— What the exercise asks —
For the material below, output exactly the span from the line with "man mano che il tuo" to the line with "poco chiare. Questo", including both, and nothing besides.

[Start of Attachment]

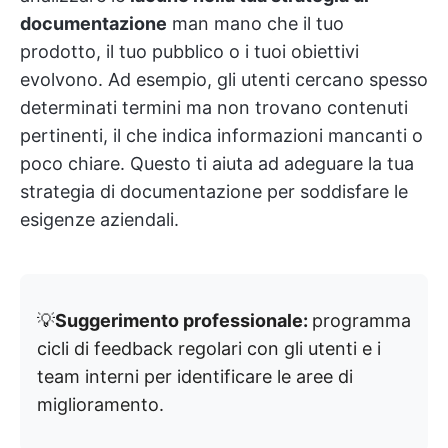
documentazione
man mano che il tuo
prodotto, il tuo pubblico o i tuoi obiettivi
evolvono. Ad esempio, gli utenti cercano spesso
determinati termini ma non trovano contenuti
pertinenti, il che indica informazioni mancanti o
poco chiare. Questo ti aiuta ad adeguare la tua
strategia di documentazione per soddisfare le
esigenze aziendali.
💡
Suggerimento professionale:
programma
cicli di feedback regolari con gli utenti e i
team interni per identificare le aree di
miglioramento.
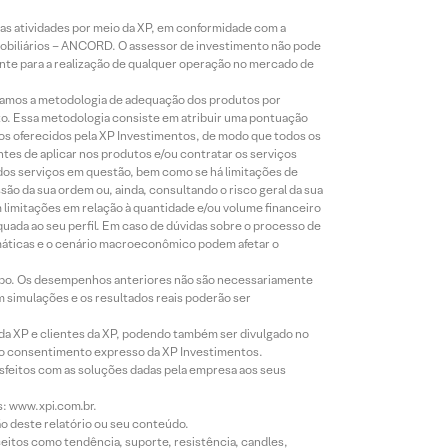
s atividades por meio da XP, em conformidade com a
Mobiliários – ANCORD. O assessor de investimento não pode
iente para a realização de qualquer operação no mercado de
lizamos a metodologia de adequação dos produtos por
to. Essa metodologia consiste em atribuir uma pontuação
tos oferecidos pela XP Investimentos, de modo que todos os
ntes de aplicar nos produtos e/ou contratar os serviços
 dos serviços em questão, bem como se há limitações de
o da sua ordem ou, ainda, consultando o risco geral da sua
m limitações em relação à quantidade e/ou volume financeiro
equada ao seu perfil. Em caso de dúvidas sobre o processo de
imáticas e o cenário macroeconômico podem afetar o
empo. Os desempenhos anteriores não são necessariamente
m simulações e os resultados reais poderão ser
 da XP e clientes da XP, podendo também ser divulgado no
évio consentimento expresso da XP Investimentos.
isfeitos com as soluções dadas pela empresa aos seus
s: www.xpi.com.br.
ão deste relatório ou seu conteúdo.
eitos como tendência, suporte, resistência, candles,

[End of Attachment]

— Solution for this task —
man mano che il tuo
prodotto, il tuo pubblico o i tuoi obiettivi
evolvono. Ad esempio, gli utenti cercano spesso
determinati termini ma non trovano contenuti
pertinenti, il che indica informazioni mancanti o
poco chiare. Questo ti aiuta ad adeguare la tua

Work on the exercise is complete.